1797 > l’amiral Nelson tenta de prendre Santa Cruz de Tenerife, mais échoua face aux troupes du général Gutierrez ; son bras droit fut emporté par un boulet au cours du combat. A partir du milieu du XIXe siècle, l’archipel acquit peu à peu son autonomie économique, administrative et politique

1824 > Lanzarote fut le théâtre de violentes éruptions.

1836 > La loi féodale exercée par les seigneurs est abrogée.

1852 > établissement du statut de port franc.

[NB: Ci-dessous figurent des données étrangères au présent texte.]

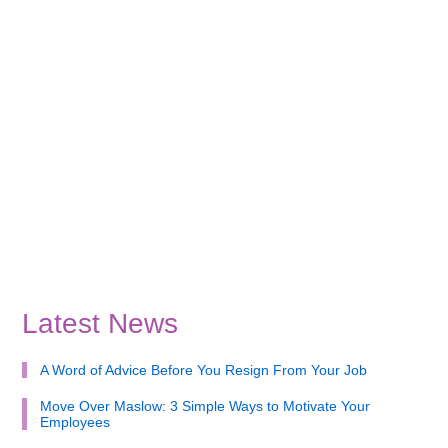
Latest News
A Word of Advice Before You Resign From Your Job
Move Over Maslow: 3 Simple Ways to Motivate Your
Employees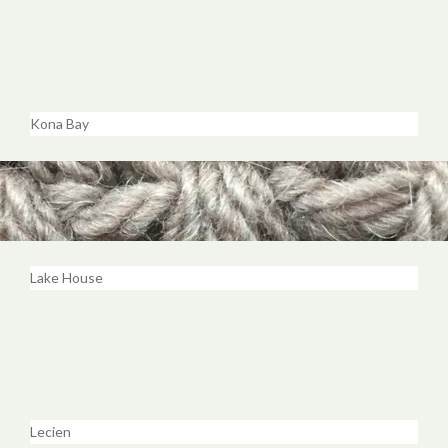
Kona Bay
Lake House
Lecien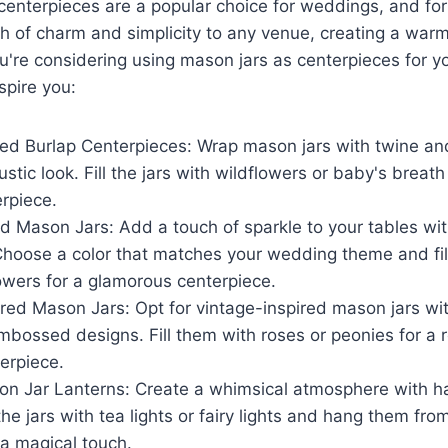
centerpieces are a popular choice for weddings, and fo
r
h of charm and simplicity to any venue, creating a warm
u're considering using mason jars as centerpieces for 
spire you:
d Burlap Centerpieces: Wrap mason jars with twine an
ustic look. Fill the jars with wildflowers or baby's breat
rpiece.
ed Mason Jars: Add a touch of sparkle to your tables wit
hoose a color that matches your wedding theme and fill
owers for a glamorous centerpiece.
red Mason Jars: Opt for vintage-inspired mason jars wit
mbossed designs. Fill them with roses or peonies for a
erpiece.
n Jar Lanterns: Create a whimsical atmosphere with h
l the jars with tea lights or fairy lights and hang them fr
 a magical touch.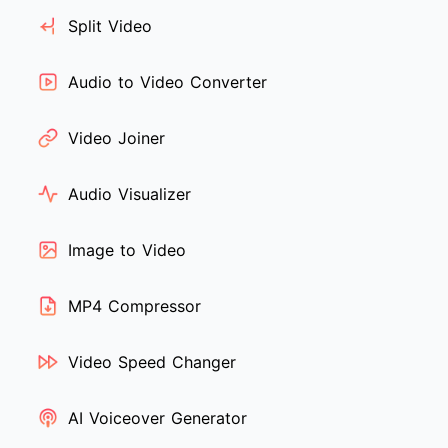
Split Video
Audio to Video Converter
Video Joiner
Audio Visualizer
Image to Video
MP4 Compressor
Video Speed Changer
AI Voiceover Generator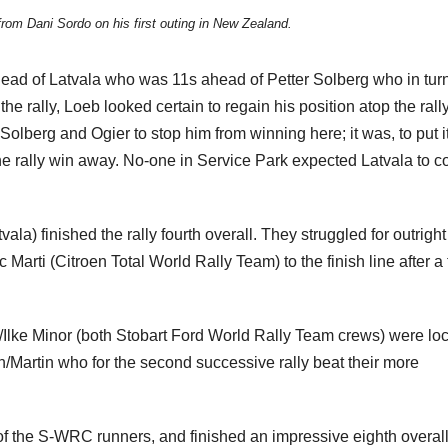
rom Dani Sordo on his first outing in New Zealand.
head of Latvala who was 11s ahead of Petter Solberg who in tur
e rally, Loeb looked certain to regain his position atop the rall
Solberg and Ogier to stop him from winning here; it was, to put i
the rally win away. No-one in Service Park expected Latvala to 
a) finished the rally fourth overall. They struggled for outrigh
Marti (Citroen Total World Rally Team) to the finish line after a
Ilke Minor (both Stobart Ford World Rally Team crews) were lo
on/Martin who for the second successive rally beat their more
of the S-WRC runners, and finished an impressive eighth overall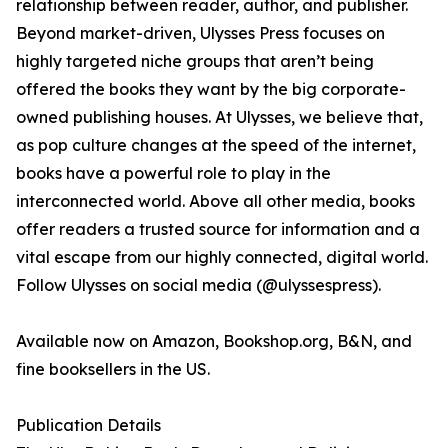
relationship between reader, author, and publisher.
Beyond market-driven, Ulysses Press focuses on
highly targeted niche groups that aren’t being
offered the books they want by the big corporate-
owned publishing houses. At Ulysses, we believe that,
as pop culture changes at the speed of the internet,
books have a powerful role to play in the
interconnected world. Above all other media, books
offer readers a trusted source for information and a
vital escape from our highly connected, digital world.
Follow Ulysses on social media (@ulyssespress).
Available now on Amazon, Bookshop.org, B&N, and
fine booksellers in the US.
Publication Details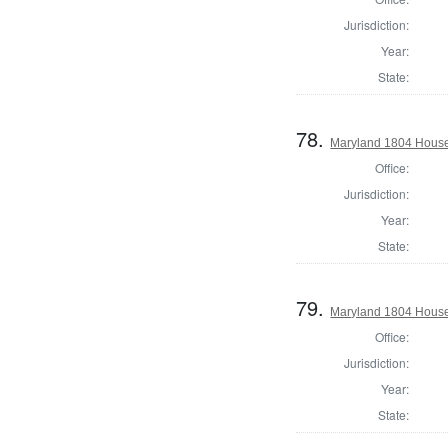
Jurisdiction:
Year:
State:
78.
Maryland 1804 House 
Office:
Jurisdiction:
Year:
State:
79.
Maryland 1804 House
Office:
Jurisdiction:
Year:
State: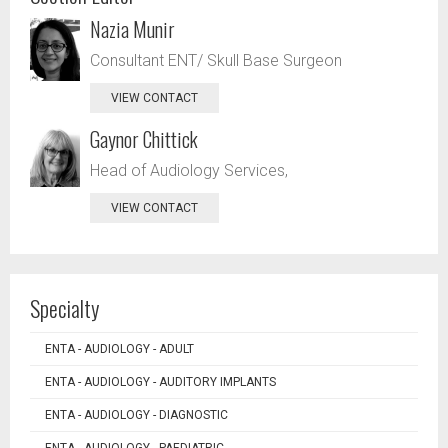
Nazia Munir
Consultant ENT/ Skull Base Surgeon
VIEW CONTACT
Gaynor Chittick
Head of Audiology Services,
VIEW CONTACT
Specialty
ENTA - AUDIOLOGY - ADULT
ENTA - AUDIOLOGY - AUDITORY IMPLANTS
ENTA - AUDIOLOGY - DIAGNOSTIC
ENTA - AUDIOLOGY - PAEDIATRIC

1900 > mise en place d’un gouvernement autonome et des cabildos insulares. un régime économique et fiscal spécifique fut également mis en place

1912 > Les îles espagnoles des Canaries (Fuerteventura, Tenerife, Lanzarote, La Palma, El Hierro ,La Gomera et Gran-Canaria) accèdent à leur autonomie

1927 > les Canaries devinrent deux provinces espagnoles. Elles connurent en quelque sorte les tout premiers soubresauts du franquisme.

1936 > Franco est gouverneur militaire des îles. C’est dans la forêt de la Esperanza, sur les crêtes de Tenerife, qu’il prépara l’invasion de l’Espagne depuis le Maroc. Après une guerre de trois ans, Franco dirigea une dictature militaire pendant près de quatre décennies. Aux Canaries (Fuerteventura, Tenerife, Lanzarote, La Palma, El Hierro ,La Gomera et Gran-Canaria), il est courant de voir des plaques ou des noms de rue rappelant le franquisme. Les avenues del Generalisimo ou Franco sont nombreuses.

1939 > dictature militaire dirigée par Franco.

1975 > mort de Franco et mise en place de la monarchie constitutionnelle de Juan Carlos Ier (Constitution en 1978).

1982 > les îles Canaries constituées de Fuerteventura, Tenerife, Lanzarote, La Palma, El Hierro ,La Gomera et Gran-Canaria, deviennent l’une des dix-sept Communautés autonomes d’Espagne.

1985 > le Parlement autonome rejeta dans un premier temps l’adhésion à l’Union européenne pour préserver l’agriculture de l’archipel. Puis au bout de longues négociations, il obtint un statut particulier provisoire

1991 > les îles Canaries (Fuerteventura, Tenerife, Lanzarote, La Palma, El Hierro ,La Gomera et Gran-Canaria) sont la première Communauté d’Espagne à interdire le spectacle des corridas par la Ley Canaria de Protección de Animales. Et sera suivie par la Catalogne… en 2011.

1993 > les Canaries sont déclarées Réserve de la biosphère de l’Unesco.

7 juillet 1994 > régime fiscal très favorable.

30 décembre 1996 > la réforme du statut, également approuvée par une loi organique, constitue un pas en avant considérable en matière d’auto-gouvernement avec l’incorporation d’améliorations fondamentales qui reconnaissent les Canaries (Fuerteventura, Tenerife, Lanzarote, La Palma, El Hierro, La Gomera et Gran-Canaria) comme un territoire insulaire éloigné, faisant ainsi d’elles la Communauté la plus singulière et la plus différenciée de toutes celles qui constituent l’Etat espagnol.

Décembre 2001 > les îles perdent le statut de port franc.

Janvier 2002 > comme dans tous les pays de l’Union européenne, l’euro devient l’unique monnaie des Canaries.

2003 > Maria del Mar Julios est  la première vice-présidente du gouvernement autonome des Canaries (Fuerteventura, Tenerife, Lanzarote, La Palma, El Hierro, La Gomera et Gran-Canaria).

2006 > 500e anniversaire de la mort de Christophe Colomb.

2008 > inauguration du télescope Magic 2 au laboratoire d’astrophysique de La Palma, en présence du prince Felipe d’Espagne.

2009 > le plus grand téléscope du monde a été inauguré à l’observatoire Roque de los Muchachos sur l’île de La Palma le 24 juillet 2009 en présence du roi d’Espagne Juan Carlos.

2010 > les Espagnols sont sacrés pour la première fois champions du monde de football en Afrique du Sud contre les Pays-Bas (1-0). Le Canarien Pedro Rodriguez fait partie de la sélection officielle.